The only way customers will love your brand is if it delivers value in a way that matters to them. True value resonates with your customers. This means you need to be tough on value in your organisation to prevent it being treated as ‘taken for granted’ or ‘glossy rhetoric’.
Adding value and creating customer value are often snappy sound bites that are very easy for people to buy into.When this happens you could have a serious problem when it comes to establishing what value means for your business. Ask yourself honestly; does everyone in the organisation have an aligned view on what are people talking about when they talk about value in general and customer value in particular?
Get tough on value conversations in your organisation by doing three things.
- Don’t confuse it with satisfaction because that is only about after the purchase. It says a lot about wants and little about real needs.

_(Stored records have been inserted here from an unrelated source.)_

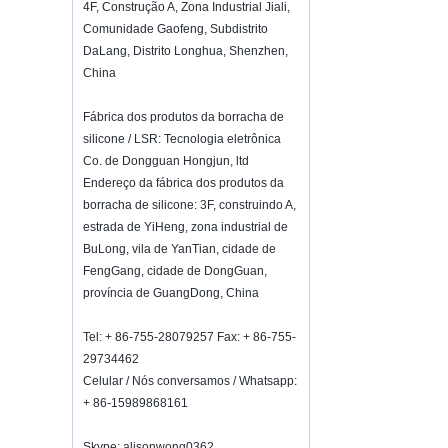
4F, Construção A, Zona Industrial Jiali,
sealer, we have two versions, updated
Comunidade Gaofeng, Subdistrito
version with theautomatically vacuum
sensor...
DaLang, Distrito Longhua, Shenzhen,
China
K-Ring's booth number N6819 - The
Inspired Home Show,McCormick Place,
Chicago, IL, March 5-7, 20
Fábrica dos produtos da borracha de
We are going toattend The Inspired
silicone / LSR: Tecnologia eletrônica
Home Show,McCormick Place,
Co. de Dongguan Hongjun, ltd
Chicago, IL, March 5-7, 2022,booth
Endereço da fábrica dos produtos da
number N6819, welcome to visit
borracha de silicone: 3F, construindo A,
us. Best Choice To K...
estrada de YiHeng, zona industrial de
Como manter o vinho fresco?
BuLong, vila de YanTian, ​​cidade de
Não beber muito, mesmo que seja bom
FengGang, cidade de DongGuan,
vinho.Como manter o vinho fresco?
província de GuangDong, China
Portanto, precisamos de uma rolha de
garrafa de vinho hermética.Garrafa de
vinho de silicone ...
Tel: + 86-755-28079257 Fax: + 86-755-
29734462
2018 HK mega show convite
Participaremos do Mega Show Part
Celular / Nós conversamos / Whatsapp:
1 de Hong Kong em 20 a 23 de outubro
+ 86-15989868161
de 2018, o número é 3E-C33,
esperando por sua chegada!
Skype: alisonwong0362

- Don’t confuse it with quality because that is about technical standards.
- Don’t confuse it with your values because they are about you and not the customer.
Are you sure your team knows the difference?
Organization psychologist Kurt Lewin said there is nothing more practical than a good theory. He said this to make managers realise that an assumption has a direct influence on practice. Mistaken assumptions about ‘what’ value is results in irrelevant marketing implementation.
You can think of defining value in your business as just as important as NASA getting the trajectory calculations right for a space exploration vehicle such as the Mars Curiosity Rover. Even a small miscalculation on launch could have resulted in Curiosity missing big the red planet by thousands of miles.
Let’s say you assume that the primary benefit your customer is seeking is the best price. This might seem reasonable because the customer always mentions the price in conversations. Acting on this assumption could lead you to being way off target. Deeper understanding of the customer through careful unpacking of what is going on in their business world reveals that they value your detailed expertise and network of suppliers which means the relationship they have with you helps them compete in their market more effectively. The real value is in the supplier relationship not in the price.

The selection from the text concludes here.